A reta final deve ser lida como uma sequência de eventos-gatilho, não como uma campanha contínua. Pelo menos quatro janelas merecem monitoramento:

  • Debates televisionados. Ocorrem em ambiente controlado, mas têm histórico comprovado de produzir picos de intenção de voto — e, mais relevante, de cristalizar o juízo dos indecisos.
  • Indicadores fiscais e de inflação. Qualquer revisão relevante no cenário de expectativas para o ano seguinte tende a reclassificar o incumbente.
  • Eventos de segurança pública. Episódios de alta visibilidade costumam reforçar a leitura de quem defende respostas mais duras e acelerar transferência de votos no campo conservador.
  • Divergências internas nas coalizões. Movimentos de desembarque ou de apoio condicionado tendem a aparecer nas últimas duas semanas e são subestimados pelas pesquisas, que captam mal o voto "envergonhado" ou de última hora.

Do lado do eleitor conservador, a lição prática é menos romântica do que parece: nenhum dos dois nomes favoritos pela pesquisa atual entrega, por si só, a agenda de responsabilidade fiscal, segurança efetiva e contenção do Estado. A escolha de outubro será, em larga medida, uma escolha sobre o tipo de pressão que se pretende exercer sobre o próximo governo — e sobre o preço que se está disposto a pagar para mantê-la.

Por que isso importa

Porque o resultado de outubro não definirá apenas quem governa: definirá em que condições quem governa. Um presidente eleito por maioria relativa sobre um eleitorado que rejeita simultaneamente os dois líderes enfrentará um Congresso pressionado por um país insatisfeito. Daí resultam três consequências que tocam diretamente o bolso do cidadão: orçamento mais vulnerável a lobbies setoriais, maior uso de expedientes administrativos para governar e tendência estrutural a respostas estatistas para problemas que, em regra, exigem o oposto — desregulamentação, segurança jurídica e previsibilidade tributária.

Em outras palavras: o empate técnico entre Lula e Flávio Bolsonaro não é empate entre projetos equivalentes.
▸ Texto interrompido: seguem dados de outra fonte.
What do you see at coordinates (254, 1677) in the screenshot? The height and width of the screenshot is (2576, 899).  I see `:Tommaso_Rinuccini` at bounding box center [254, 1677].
É empate entre dois governos que provavelmente terão baixa margem de manobra. Quem paga essa margem é o contribuinte.

Perguntas frequentes

O que a "estabilidade" nas pesquisas realmente significa? Significa que as bases de cada candidato estão mobilizadas e nenhum evento relevante conseguiu, até agora, alterar a correlação de forças. Não significa que o resultado esteja definido — o bloco de indecisos equivale, em volume, ao das preferências declaradas somadas.

Por que os líderes também são os mais rejeitados? Porque a disputa polarizada comprime o eleitorado em dois campos, e cada campo rejeita o líder do outro de forma quase automática. O índice de rejeição mede, em grande parte, intensidade da polarização — não necessariamente rejeição pessoal.

A "perspectiva de crise" é uma crise específica? O texto da Abril.com.br não identifica nominalmente uma crise em curso. O termo funciona como categoria genérica para fatores externos — econômicos, de segurança, institucionais — que podem reclassificar a disputa nas últimas semanas.

O que está em jogo para o Congresso e o STF? Um presidente com base social estreita tende a negociar apoio parlamentar a custo elevado e a buscar atalhos institucionais. Para o STF, o risco é de novas frentes de tensão entre Executivo e Judiciário, com impactos sobre a segurança jurídica de contratos, regulação e processos em curso.

O que um eleitor conservador deveria priorizar nessa reta final? Mais do que o nome na cédula, os indicadores de viabilidade fiscal e a coerência da equipe econômica do postulante. Em governos fracos, a política econômica costuma ser a primeira variável sacrificada.